_Source data:_
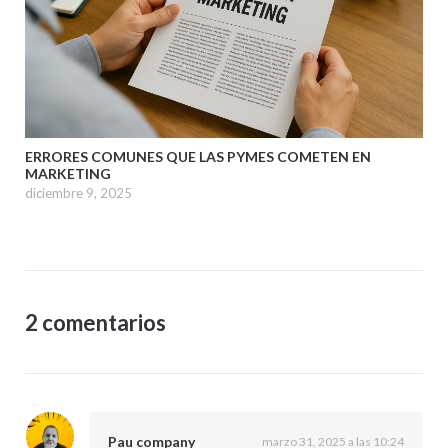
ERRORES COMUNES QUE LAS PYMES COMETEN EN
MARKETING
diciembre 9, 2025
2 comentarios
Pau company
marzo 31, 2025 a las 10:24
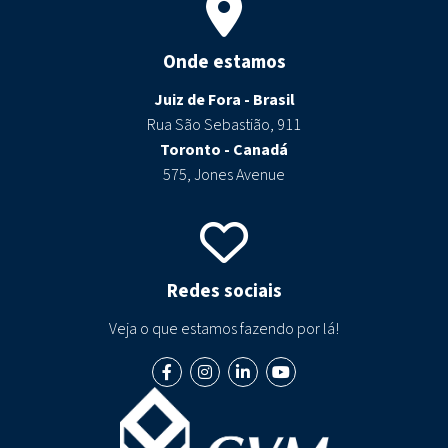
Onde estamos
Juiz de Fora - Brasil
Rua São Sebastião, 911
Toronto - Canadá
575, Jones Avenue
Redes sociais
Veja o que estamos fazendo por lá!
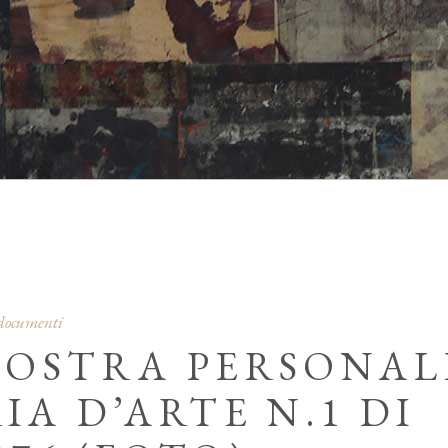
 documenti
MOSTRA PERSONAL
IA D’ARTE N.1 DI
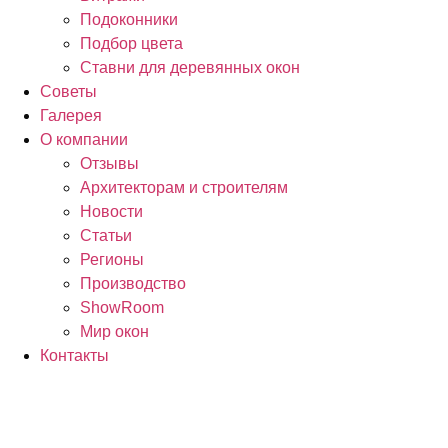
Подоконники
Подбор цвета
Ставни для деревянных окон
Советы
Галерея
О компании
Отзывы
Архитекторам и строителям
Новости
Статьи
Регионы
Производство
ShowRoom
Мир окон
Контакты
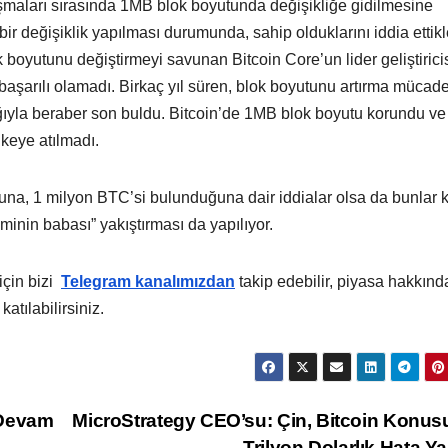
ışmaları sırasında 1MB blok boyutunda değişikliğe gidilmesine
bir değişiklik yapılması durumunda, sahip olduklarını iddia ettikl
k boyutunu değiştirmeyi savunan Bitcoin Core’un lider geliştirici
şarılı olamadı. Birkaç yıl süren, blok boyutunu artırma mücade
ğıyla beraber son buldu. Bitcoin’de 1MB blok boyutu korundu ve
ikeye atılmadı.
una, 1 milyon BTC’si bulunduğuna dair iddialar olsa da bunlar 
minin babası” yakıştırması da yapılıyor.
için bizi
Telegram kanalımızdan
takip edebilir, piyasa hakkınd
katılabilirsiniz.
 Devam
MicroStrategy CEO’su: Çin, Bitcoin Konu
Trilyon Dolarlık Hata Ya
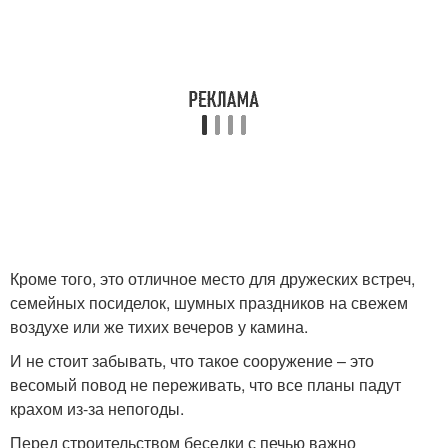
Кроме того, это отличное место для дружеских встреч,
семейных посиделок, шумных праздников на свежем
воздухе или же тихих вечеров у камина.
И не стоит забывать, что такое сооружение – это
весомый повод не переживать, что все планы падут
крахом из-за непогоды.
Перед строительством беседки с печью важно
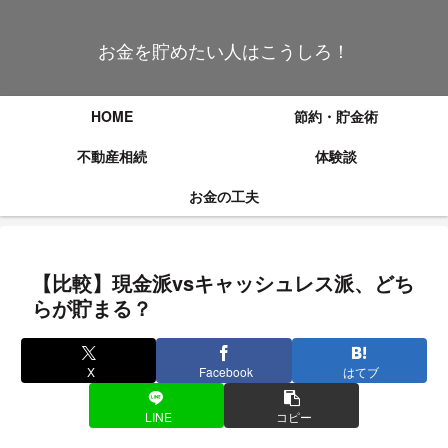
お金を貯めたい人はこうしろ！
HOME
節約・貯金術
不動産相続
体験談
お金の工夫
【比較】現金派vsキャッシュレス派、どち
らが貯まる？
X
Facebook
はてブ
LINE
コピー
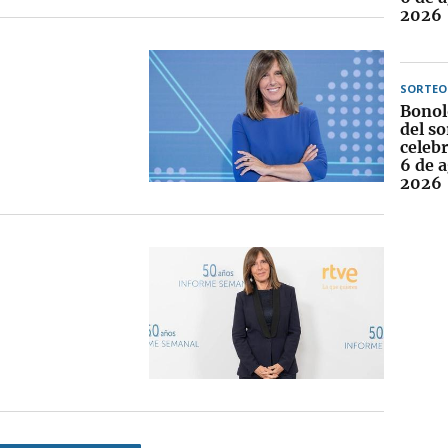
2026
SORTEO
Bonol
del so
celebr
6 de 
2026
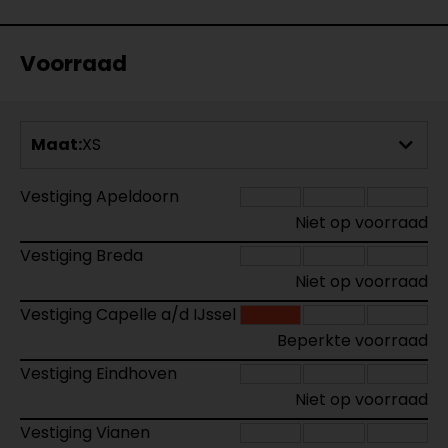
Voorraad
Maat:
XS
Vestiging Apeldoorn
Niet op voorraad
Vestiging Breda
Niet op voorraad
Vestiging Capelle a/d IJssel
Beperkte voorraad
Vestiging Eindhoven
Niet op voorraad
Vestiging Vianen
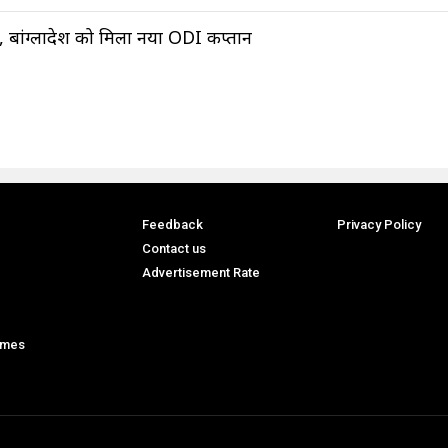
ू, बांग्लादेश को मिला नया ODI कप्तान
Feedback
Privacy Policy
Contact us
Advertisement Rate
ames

_What is being asked:_
Output the records exactly as they appear, skipping any pictures.

_Solution:_
ERRORES COMUNES QUE LAS PYMES COMETEN EN
MARKETING
diciembre 9, 2025
2 comentarios
Pau company
marzo 31, 2025 a las 10:24
Onde estamos
Juiz de Fora - Brasil
Rua São Sebastião, 911
Toronto - Canadá
575, Jones Avenue
Redes sociais
Veja o que estamos fazendo por lá!
 documenti
MOSTRA PERSONAL
IA D’ARTE N.1 DI
Подоконники
Подбор цвета
Ставни для деревянных окон
Советы
Галерея
О компании
Отзывы
Архитекторам и строителям
Новости
Статьи
Регионы
Производство
ShowRoom
Мир окон
Контакты
ışmaları sırasında 1MB blok boyutunda değişikliğe gidilmesine
bir değişiklik yapılması durumunda, sahip olduklarını iddia ettikl
k boyutunu değiştirmeyi savunan Bitcoin Core’un lider geliştirici
şarılı olamadı. Birkaç yıl süren, blok boyutunu artırma mücade
ğıyla beraber son buldu. Bitcoin’de 1MB blok boyutu korundu ve
ikeye atılmadı.
una, 1 milyon BTC’si bulunduğuna dair iddialar olsa da bunlar 
minin babası” yakıştırması da yapılıyor.
için bizi
Telegram kanalımızdan
takip edebilir, piyasa hakkınd
katılabilirsiniz.
 Devam
MicroStrategy CEO’su: Çin, Bitcoin Konu
Trilyon Dolarlık Hata Ya
Кроме того, это отличное место для дружеских встреч,
семейных посиделок, шумных праздников на свежем
воздухе или же тихих вечеров у камина.
И не стоит забывать, что такое сооружение – это
весомый повод не переживать, что все планы падут
крахом из-за непогоды.
Перед строительством беседки с печью важно
お金を貯めたい人はこうしろ！
HOME
節約・貯金術
不動産相続
体験談
お金の工夫
【比較】現金派vsキャッシュレス派、どち
らが貯まる？
X
Facebook
はてブ
LINE
コピー
2026
SORTEO
Bonol
del so
celebr
6 de 
2026
Voorraad
Maat:
XS
Vestiging Apeldoorn
Niet op voorraad
Vestiging Breda
Niet op voorraad
Vestiging Capelle a/d IJssel
Beperkte voorraad
Vestiging Eindhoven
Niet op voorraad
Vestiging Vianen
ू, बांग्लादेश को मिला नया ODI कप्तान
Feedback
Privacy Policy
Contact us
Advertisement Rate
ames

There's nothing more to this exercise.